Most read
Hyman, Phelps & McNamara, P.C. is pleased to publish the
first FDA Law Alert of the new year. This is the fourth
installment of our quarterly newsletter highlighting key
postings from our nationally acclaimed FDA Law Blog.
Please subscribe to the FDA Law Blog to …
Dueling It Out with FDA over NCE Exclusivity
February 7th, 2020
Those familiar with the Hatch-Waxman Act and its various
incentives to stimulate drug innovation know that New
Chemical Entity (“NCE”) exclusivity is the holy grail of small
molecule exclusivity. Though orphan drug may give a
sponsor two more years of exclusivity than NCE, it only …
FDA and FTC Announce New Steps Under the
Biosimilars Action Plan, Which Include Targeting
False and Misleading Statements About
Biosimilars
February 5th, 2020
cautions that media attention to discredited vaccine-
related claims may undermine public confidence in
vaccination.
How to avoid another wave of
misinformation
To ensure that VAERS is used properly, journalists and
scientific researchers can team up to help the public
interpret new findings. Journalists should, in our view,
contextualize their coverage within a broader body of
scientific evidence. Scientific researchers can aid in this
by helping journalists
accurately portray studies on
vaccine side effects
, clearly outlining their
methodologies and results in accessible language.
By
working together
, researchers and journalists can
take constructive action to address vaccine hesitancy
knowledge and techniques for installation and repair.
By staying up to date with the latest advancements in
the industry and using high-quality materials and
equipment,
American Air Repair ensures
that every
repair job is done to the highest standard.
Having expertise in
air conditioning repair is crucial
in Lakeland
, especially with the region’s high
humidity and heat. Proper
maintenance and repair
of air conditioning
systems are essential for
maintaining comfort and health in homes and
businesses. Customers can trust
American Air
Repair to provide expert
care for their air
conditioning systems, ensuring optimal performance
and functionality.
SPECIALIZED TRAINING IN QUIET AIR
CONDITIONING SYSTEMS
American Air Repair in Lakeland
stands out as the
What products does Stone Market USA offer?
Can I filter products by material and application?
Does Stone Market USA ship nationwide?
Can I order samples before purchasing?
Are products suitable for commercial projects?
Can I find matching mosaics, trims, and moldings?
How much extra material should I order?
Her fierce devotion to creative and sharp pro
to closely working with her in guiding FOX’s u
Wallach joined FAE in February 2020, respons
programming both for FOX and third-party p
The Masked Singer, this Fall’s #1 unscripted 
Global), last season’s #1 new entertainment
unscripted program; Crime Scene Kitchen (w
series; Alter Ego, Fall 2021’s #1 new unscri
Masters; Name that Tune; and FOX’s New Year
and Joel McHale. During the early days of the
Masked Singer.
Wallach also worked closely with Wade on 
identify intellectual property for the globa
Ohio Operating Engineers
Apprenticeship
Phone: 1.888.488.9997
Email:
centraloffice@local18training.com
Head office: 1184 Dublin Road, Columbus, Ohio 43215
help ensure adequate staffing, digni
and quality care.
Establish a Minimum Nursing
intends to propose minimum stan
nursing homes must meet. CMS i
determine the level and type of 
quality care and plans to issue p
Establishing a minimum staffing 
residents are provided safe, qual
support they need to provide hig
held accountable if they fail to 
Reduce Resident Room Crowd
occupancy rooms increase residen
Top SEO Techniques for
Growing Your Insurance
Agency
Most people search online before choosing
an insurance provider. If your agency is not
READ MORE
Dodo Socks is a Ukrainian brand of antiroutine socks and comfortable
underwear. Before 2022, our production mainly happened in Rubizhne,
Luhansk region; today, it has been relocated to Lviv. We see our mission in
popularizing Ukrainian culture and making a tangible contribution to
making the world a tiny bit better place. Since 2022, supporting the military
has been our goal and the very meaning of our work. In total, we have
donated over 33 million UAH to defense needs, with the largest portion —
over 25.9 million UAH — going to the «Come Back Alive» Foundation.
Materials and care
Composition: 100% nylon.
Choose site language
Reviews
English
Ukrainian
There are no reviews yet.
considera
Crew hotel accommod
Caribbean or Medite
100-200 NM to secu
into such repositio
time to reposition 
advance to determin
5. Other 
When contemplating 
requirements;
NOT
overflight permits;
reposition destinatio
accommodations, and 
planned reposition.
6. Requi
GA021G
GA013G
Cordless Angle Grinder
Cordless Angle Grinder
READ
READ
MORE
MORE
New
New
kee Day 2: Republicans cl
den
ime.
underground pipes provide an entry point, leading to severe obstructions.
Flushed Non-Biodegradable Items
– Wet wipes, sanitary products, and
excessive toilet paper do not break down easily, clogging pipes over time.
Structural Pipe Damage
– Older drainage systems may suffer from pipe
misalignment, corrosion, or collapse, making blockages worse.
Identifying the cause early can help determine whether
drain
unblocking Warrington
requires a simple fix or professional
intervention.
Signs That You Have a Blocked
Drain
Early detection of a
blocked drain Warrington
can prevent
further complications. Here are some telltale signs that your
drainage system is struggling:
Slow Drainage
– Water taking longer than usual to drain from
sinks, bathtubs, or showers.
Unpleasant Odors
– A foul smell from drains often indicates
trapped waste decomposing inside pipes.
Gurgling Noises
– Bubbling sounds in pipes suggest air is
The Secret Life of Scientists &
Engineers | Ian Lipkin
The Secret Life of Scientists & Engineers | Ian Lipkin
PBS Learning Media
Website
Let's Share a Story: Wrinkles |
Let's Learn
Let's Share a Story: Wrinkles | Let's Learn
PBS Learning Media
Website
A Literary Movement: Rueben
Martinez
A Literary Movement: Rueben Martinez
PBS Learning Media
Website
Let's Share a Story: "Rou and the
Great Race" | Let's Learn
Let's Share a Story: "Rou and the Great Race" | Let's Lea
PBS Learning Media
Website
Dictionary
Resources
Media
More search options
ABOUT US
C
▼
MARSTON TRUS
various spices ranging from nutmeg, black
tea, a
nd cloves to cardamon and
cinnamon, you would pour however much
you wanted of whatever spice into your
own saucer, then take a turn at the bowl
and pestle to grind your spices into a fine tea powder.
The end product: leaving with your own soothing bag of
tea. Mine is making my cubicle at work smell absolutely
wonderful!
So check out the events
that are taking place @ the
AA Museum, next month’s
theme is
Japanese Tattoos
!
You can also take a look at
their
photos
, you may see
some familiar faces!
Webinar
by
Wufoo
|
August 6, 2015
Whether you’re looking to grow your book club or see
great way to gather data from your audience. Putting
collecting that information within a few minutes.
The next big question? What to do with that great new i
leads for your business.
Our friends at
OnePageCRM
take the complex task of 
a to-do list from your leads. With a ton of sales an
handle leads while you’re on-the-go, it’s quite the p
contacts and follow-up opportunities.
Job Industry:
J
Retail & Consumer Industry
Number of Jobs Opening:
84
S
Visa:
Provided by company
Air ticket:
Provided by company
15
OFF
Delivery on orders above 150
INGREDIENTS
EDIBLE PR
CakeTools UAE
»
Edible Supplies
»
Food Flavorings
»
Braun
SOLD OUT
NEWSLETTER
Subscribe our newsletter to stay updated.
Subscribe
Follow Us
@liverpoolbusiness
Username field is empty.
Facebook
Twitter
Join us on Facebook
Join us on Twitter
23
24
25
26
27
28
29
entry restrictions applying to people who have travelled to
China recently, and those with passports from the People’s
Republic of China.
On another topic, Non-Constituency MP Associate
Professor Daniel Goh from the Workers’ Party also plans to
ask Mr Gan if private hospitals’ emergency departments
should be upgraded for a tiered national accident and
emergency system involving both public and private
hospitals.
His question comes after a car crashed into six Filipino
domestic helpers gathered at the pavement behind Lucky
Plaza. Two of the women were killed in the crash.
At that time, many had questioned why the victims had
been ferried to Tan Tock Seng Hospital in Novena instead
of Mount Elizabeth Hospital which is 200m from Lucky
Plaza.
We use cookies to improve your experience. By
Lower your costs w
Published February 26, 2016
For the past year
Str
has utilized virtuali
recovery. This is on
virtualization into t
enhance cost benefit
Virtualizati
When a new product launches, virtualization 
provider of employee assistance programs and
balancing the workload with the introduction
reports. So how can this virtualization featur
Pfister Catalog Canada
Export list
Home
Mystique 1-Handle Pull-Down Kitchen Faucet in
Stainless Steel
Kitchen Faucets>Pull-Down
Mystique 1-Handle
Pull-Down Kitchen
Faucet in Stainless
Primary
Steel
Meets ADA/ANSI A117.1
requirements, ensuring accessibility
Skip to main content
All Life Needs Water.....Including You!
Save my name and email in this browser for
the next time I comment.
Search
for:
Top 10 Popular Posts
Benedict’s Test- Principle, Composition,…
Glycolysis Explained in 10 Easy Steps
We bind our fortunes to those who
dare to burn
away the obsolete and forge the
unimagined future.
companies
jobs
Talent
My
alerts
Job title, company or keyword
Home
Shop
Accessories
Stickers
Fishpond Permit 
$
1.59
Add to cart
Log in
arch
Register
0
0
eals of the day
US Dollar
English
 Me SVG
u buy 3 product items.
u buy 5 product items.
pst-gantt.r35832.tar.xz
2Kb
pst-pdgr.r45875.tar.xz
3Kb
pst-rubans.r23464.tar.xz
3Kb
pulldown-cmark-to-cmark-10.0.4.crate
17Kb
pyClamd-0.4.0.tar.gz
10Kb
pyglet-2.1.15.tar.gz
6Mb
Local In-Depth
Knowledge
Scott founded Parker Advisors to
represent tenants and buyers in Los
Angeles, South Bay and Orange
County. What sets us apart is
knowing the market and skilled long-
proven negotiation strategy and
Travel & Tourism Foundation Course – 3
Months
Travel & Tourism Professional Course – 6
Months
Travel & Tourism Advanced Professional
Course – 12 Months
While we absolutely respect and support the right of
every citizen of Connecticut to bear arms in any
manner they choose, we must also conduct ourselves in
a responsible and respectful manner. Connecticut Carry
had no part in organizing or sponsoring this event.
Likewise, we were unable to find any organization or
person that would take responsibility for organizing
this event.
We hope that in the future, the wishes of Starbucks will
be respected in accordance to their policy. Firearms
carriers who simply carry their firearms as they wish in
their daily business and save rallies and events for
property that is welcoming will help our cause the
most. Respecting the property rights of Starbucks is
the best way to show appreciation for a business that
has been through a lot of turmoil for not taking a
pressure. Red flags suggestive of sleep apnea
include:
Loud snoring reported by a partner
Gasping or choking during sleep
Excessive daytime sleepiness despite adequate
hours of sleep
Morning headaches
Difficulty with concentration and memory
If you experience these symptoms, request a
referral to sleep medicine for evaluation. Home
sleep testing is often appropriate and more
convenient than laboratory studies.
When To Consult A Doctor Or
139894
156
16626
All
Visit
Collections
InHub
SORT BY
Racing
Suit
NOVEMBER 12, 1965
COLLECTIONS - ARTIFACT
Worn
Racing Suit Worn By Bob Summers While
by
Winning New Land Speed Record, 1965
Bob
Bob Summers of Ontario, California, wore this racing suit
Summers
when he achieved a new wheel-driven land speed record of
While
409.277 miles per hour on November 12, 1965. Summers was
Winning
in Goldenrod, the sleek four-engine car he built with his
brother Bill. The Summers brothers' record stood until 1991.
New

#### Exercise description
Your task for the entries above: copy exactly the span starting with the line with "pst-rubans.r23464.tar.xz" and going on through the line with "every citizen of", both lines included, and nothing else.

#### Exercise solution
pst-rubans.r23464.tar.xz
3Kb
pulldown-cmark-to-cmark-10.0.4.crate
17Kb
pyClamd-0.4.0.tar.gz
10Kb
pyglet-2.1.15.tar.gz
6Mb
Local In-Depth
Knowledge
Scott founded Parker Advisors to
represent tenants and buyers in Los
Angeles, South Bay and Orange
County. What sets us apart is
knowing the market and skilled long-
proven negotiation strategy and
Travel & Tourism Foundation Course – 3
Months
Travel & Tourism Professional Course – 6
Months
Travel & Tourism Advanced Professional
Course – 12 Months
While we absolutely respect and support the right of
every citizen of Connecticut to bear arms in any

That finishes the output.